Kunle Odunsi, MD, PhD
Treatment with decitabine prior to administration of chemotherapy and a cancer vaccine yielded clinical benefit for women with recurrent ovarian cancer, suggesting that this combinatorial chemoimmunotherapy may provide a new treatment option for patients with this disease, according to a study published inCancer Immunology Research.
“NY-ESO-1 is one of the few tumor antigens that have restricted expression in normal tissues but become aberrantly expressed in epithelial ovarian cancers and other solid tumors, so we focused on this antigen as the lead candidate for development of cancer immunotherapy,” said Kunle Odunsi, MD, PhD, of Roswell Park Cancer Institute in Buffalo, New York, who is the principal investigator of the study.
“However, we observed that this antigen is not uniformly expressed by epithelial ovarian cancers, so our goal was to force the expression of NY-ESO-1 on ovarian cancer cells in order to allow the immune system to recognize and attack them,” he said in an AACR press release. “Expression of NY-ESO-1 is regulated by an epigenetic process called DNA methylation. Therefore, we tested the hypothesis that epigenetic reprogramming of NYESO- 1 using the demethylating agent decitabine will augment vaccine-induced immunity,” he added.
Odunsi and colleagues conducted a phase I dose-escalation trial of decitabine, to which they recruited 12 women with advanced, progressive epithelial ovarian cancer that had not responded to multiple lines of chemotherapy, with an estimated progression-free survival (PFS) time of 3 months. Although clinical results were not a focus of this trial, according to Odunsi, the research team observed evidence of clinical benefit in up to 60% of the patients with chemotherapyresistant tumors. “The combination of a demethylating agent, chemotherapy, and cancer vaccine may have enabled this remarkable effect,” he said.
All patients received decitabine on day 1, the chemotherapy drug doxorubicin on day 8, and the cancer vaccine (NY-ESO-1 protein with Montanide and GM-CSF) on day 15.
According to the published article, preclinical studies using EOC cell lines showed that decitabine treatment enhanced both NY-ESO-1 expression and NY-ESO-1specific CTL-mediated responses. Therefore, the investigators established the best sequence of drug administration: decitabine was effective only when administered before chemotherapy, and it was ineffective if given after chemotherapy; vaccine administration was the last step.
The clinical trial participants were randomly assigned to receive a low, middle, or high dose of decitabine. Of the 10 patients evaluable for clinical response, five had stable disease for up to 7.8 months, and one had a partial response with disease remission that lasted 5.8 months. All patients from the low- and middle-dose cohorts of decitabine showed clinical benefit, whereas one-third of the patients who received the high dose showed benefit. These data suggest that lower doses of decitabine are associated with improved clinical response using this regimen.
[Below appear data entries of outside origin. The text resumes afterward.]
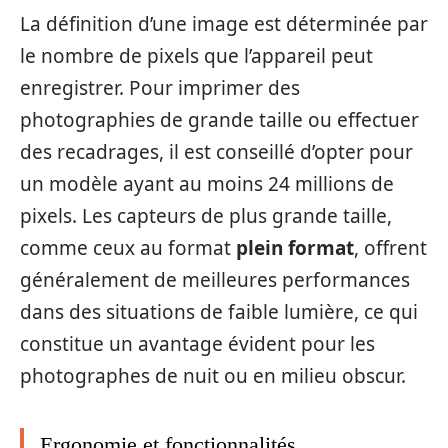
La définition d’une image est déterminée par
le nombre de pixels que l’appareil peut
enregistrer. Pour imprimer des
photographies de grande taille ou effectuer
des recadrages, il est conseillé d’opter pour
un modèle ayant au moins 24 millions de
pixels. Les capteurs de plus grande taille,
comme ceux au format
plein format
, offrent
généralement de meilleures performances
dans des situations de faible lumière, ce qui
constitue un avantage évident pour les
photographes de nuit ou en milieu obscur.
Ergonomie et fonctionnalités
The treatment was well tolerated, and adverse events included hematologic side effects that were clinically manageable, according to Odunsi.
“One of the most remarkable results in terms of immune responses was that we were able to evoke what we call ‘antigen spreading,’” he said. Although the research team immunized against a single target [NY-ES0-1], they also found that they were able to induce immune responses against three other antigens, against which they did not immunize. “Because of the possibility that these additional antigens may have contributed to the clinical responses, they will be included in future vaccine studies of targeted therapy,” Odunsi toldTargeted Therapies.
Odunsi and co-principal investigator Adam R. Karpf, PhD, from Fred and Pamela Buffett Cancer Center in the University of Nebraska Medical Center in Omaha, are currently planning a phase II trial for 2014 at Roswell Park Cancer Institute and the Fred and Pamela Buffett Cancer Center to test whether or not this treatment approach lengthens PFS in patients with ovarian cancer. The study will include patients with chemotherapy-resistant ovarian cancer.